===== PROVIDED MATERIAL =====

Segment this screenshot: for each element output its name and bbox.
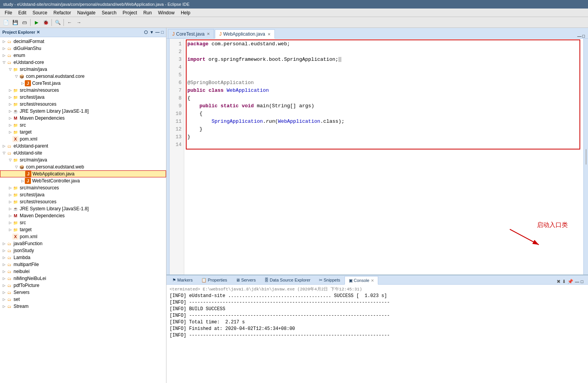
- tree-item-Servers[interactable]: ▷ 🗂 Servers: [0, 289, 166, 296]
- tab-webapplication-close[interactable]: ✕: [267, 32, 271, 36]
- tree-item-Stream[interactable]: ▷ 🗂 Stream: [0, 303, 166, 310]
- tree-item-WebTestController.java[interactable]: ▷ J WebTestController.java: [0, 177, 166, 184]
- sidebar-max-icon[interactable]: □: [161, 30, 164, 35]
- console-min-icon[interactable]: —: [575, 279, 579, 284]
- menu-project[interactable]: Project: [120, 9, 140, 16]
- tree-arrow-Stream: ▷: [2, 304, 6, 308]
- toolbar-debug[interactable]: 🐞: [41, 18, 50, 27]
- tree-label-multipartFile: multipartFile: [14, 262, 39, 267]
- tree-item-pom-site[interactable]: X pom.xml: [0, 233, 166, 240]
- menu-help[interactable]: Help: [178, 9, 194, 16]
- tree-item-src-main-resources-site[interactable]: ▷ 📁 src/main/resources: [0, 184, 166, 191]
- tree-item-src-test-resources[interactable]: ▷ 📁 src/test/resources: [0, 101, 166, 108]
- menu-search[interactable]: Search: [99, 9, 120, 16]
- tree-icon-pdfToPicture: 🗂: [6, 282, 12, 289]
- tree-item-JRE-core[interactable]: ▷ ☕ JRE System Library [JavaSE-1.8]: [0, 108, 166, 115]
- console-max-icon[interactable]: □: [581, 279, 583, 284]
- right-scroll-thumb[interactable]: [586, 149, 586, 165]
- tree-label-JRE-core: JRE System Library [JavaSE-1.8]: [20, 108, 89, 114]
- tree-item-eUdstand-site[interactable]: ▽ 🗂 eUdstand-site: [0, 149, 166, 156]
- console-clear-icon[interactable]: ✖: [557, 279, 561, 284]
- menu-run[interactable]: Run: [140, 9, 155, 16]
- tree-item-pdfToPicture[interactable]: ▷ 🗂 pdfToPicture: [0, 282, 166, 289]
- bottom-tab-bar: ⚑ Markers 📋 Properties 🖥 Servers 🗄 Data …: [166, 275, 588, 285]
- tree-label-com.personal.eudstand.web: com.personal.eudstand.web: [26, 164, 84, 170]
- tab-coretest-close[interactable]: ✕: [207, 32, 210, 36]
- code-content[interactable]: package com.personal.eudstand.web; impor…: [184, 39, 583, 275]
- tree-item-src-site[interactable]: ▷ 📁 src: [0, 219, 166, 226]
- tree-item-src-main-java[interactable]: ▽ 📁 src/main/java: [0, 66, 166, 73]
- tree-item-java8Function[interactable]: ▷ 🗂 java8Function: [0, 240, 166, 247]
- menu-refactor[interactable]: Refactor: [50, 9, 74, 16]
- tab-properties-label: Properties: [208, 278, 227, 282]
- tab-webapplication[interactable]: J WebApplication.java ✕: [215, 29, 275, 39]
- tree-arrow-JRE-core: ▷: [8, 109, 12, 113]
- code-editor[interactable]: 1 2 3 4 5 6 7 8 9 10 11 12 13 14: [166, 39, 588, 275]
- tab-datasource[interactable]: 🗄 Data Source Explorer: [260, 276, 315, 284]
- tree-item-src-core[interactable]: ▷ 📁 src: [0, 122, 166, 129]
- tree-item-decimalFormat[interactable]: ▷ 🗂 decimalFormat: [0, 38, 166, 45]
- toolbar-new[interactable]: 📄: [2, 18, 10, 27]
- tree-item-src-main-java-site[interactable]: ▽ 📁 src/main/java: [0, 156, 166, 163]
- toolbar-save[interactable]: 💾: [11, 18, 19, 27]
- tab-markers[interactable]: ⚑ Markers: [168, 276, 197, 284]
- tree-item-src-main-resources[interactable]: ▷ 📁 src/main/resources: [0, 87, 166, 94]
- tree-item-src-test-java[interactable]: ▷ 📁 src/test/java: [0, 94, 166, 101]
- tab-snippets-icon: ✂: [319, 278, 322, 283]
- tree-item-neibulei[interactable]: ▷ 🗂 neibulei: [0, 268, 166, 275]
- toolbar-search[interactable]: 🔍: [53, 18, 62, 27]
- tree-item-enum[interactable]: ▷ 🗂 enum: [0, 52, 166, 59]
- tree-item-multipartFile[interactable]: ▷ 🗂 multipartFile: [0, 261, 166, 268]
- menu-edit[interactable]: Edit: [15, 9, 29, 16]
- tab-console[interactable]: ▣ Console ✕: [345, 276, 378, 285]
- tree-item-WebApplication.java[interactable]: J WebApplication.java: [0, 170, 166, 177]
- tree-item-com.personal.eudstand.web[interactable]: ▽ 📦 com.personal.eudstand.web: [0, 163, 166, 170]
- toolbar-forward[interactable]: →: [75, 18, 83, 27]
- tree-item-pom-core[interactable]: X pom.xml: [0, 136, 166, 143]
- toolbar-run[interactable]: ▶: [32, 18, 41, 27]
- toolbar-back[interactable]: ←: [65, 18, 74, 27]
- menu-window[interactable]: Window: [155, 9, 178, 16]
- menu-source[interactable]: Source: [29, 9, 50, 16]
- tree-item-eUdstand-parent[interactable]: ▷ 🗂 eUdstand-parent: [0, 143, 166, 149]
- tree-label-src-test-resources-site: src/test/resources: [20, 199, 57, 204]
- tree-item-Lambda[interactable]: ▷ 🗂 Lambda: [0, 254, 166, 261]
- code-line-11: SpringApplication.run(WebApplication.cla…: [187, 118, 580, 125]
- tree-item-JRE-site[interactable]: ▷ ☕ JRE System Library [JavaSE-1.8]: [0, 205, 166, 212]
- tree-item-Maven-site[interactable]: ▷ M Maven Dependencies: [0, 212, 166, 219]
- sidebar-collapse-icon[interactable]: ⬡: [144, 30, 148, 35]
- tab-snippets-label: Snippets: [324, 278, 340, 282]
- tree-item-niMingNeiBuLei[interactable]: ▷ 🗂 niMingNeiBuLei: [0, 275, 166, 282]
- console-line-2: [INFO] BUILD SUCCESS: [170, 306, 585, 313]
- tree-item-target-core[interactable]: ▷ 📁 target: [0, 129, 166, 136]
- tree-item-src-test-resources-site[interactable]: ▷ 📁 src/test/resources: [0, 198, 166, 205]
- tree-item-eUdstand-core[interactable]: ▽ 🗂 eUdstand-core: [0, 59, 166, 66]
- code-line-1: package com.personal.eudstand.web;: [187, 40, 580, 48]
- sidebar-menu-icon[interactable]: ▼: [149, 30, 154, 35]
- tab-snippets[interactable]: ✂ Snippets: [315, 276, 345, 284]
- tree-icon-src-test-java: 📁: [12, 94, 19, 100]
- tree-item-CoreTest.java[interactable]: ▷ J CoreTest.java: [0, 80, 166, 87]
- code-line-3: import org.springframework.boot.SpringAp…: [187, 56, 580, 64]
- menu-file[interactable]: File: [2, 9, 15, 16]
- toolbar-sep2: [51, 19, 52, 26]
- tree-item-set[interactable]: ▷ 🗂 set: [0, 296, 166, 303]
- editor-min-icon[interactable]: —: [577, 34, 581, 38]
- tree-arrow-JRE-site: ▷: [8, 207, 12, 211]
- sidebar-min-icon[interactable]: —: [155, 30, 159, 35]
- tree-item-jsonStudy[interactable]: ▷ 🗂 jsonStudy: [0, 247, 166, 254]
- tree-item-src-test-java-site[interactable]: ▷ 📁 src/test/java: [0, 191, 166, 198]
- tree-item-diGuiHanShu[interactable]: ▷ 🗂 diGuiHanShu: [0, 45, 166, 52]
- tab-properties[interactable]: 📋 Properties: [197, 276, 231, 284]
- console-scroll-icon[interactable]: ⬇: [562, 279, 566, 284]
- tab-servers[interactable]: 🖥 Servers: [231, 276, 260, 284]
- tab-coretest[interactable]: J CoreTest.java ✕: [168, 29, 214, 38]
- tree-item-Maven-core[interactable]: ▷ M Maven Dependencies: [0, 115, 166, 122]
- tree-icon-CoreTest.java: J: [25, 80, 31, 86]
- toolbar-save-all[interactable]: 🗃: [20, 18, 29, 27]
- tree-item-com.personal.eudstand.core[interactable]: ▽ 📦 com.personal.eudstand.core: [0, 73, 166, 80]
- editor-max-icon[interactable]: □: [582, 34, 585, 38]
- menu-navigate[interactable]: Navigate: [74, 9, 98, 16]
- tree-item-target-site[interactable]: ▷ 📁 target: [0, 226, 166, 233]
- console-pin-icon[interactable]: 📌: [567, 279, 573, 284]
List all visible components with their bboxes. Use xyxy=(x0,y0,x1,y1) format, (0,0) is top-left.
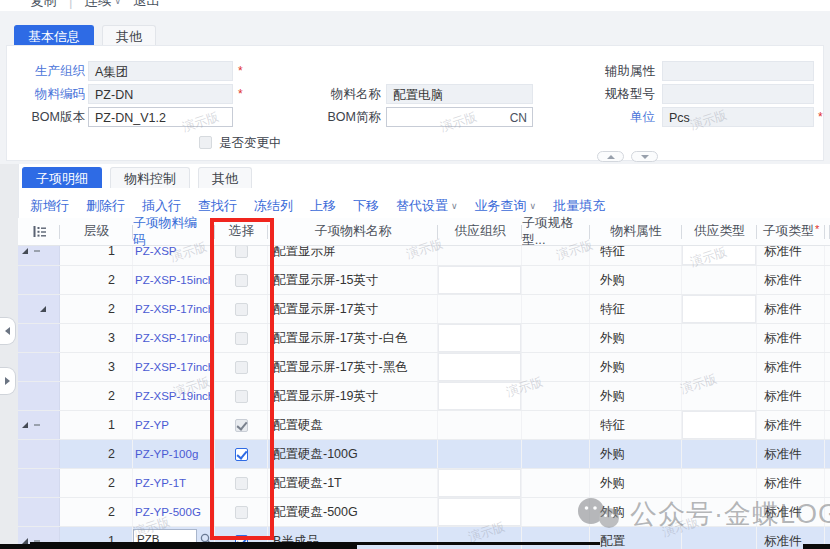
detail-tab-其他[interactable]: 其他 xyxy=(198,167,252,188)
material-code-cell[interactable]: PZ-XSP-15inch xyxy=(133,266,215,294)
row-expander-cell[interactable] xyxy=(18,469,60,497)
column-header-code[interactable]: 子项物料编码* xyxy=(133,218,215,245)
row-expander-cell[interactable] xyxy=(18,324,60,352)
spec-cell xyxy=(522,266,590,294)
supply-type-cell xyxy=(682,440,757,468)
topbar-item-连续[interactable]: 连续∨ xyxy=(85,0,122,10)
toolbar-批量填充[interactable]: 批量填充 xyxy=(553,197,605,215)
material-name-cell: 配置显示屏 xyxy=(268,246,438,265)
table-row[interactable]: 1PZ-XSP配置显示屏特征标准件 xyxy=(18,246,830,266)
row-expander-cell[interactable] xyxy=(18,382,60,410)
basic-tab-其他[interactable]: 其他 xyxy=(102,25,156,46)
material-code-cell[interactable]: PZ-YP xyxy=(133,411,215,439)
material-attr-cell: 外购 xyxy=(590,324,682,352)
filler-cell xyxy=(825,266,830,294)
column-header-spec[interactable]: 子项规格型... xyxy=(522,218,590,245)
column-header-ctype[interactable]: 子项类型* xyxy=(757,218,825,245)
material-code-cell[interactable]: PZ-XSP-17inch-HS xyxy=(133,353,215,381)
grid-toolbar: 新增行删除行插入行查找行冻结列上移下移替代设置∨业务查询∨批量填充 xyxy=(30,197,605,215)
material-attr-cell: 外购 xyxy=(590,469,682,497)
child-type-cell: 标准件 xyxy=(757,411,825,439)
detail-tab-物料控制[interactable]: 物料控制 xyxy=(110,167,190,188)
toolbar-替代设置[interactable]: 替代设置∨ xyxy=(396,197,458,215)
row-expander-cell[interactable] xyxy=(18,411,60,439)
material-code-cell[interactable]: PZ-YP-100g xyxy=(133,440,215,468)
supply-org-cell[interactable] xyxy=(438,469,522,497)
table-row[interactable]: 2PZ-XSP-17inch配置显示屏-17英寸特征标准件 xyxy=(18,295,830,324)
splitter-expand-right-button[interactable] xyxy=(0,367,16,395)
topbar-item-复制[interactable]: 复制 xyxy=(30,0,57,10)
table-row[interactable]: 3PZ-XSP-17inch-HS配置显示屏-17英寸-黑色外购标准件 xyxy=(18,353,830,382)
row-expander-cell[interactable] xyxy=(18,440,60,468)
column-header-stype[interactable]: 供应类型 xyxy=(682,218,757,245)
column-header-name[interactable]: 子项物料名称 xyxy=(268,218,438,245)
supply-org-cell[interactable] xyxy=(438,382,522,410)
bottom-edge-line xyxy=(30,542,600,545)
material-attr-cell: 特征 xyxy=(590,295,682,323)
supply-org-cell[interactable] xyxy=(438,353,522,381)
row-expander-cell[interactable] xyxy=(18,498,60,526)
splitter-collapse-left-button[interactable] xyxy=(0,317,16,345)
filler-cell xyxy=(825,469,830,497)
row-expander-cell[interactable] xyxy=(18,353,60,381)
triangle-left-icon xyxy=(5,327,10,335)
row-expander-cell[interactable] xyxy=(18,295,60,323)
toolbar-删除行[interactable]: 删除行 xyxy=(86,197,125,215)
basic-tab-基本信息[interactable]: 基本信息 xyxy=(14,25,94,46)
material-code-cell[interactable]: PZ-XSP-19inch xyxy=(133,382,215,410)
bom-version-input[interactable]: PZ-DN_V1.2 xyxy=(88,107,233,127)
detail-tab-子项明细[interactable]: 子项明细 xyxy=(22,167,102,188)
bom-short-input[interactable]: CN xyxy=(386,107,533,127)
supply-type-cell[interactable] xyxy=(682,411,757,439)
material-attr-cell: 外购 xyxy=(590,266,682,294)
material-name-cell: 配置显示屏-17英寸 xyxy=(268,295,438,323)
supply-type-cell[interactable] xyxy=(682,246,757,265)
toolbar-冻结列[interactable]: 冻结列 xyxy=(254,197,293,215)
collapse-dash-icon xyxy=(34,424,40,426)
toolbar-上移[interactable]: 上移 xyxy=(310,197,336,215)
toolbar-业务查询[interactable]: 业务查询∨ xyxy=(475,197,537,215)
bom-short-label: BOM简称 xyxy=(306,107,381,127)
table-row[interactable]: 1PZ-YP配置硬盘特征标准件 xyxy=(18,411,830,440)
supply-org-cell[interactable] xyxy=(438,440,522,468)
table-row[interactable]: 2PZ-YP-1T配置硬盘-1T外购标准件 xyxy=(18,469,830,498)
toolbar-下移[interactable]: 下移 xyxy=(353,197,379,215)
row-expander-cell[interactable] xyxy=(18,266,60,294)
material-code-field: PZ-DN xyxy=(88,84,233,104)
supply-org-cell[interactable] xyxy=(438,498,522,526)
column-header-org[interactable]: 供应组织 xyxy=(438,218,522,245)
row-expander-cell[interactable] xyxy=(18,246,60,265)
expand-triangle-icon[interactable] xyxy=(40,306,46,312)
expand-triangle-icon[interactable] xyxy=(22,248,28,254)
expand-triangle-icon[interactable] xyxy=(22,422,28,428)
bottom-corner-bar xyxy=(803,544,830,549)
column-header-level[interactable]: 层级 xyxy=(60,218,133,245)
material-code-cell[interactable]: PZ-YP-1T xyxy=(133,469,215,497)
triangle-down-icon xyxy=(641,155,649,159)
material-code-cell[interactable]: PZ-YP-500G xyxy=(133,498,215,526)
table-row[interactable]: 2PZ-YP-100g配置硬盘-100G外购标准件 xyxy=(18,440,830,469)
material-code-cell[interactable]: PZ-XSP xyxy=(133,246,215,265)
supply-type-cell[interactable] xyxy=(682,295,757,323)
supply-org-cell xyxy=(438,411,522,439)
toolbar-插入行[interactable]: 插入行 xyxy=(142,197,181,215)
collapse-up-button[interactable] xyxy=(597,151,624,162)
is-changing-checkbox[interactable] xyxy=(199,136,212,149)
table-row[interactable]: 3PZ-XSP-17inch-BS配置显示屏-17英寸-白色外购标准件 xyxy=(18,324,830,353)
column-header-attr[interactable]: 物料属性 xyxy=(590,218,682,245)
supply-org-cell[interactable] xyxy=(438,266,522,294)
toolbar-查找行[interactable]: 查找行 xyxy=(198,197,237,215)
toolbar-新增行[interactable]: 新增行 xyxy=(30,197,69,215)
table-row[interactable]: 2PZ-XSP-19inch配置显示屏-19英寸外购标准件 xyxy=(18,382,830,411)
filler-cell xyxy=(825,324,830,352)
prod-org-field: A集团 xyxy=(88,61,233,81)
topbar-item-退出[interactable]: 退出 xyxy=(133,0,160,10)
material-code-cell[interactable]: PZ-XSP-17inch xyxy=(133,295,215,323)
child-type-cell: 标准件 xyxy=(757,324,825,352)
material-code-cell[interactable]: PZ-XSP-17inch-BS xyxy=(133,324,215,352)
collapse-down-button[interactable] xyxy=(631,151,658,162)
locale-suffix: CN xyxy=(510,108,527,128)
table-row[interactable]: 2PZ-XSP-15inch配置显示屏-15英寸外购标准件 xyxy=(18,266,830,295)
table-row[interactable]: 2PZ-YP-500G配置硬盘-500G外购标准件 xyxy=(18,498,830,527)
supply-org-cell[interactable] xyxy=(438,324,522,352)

=====

REQUIRED ACTION: The answer is a single number: how many lines in the data above hold the string "short".

THE COMPLETED TASK: 2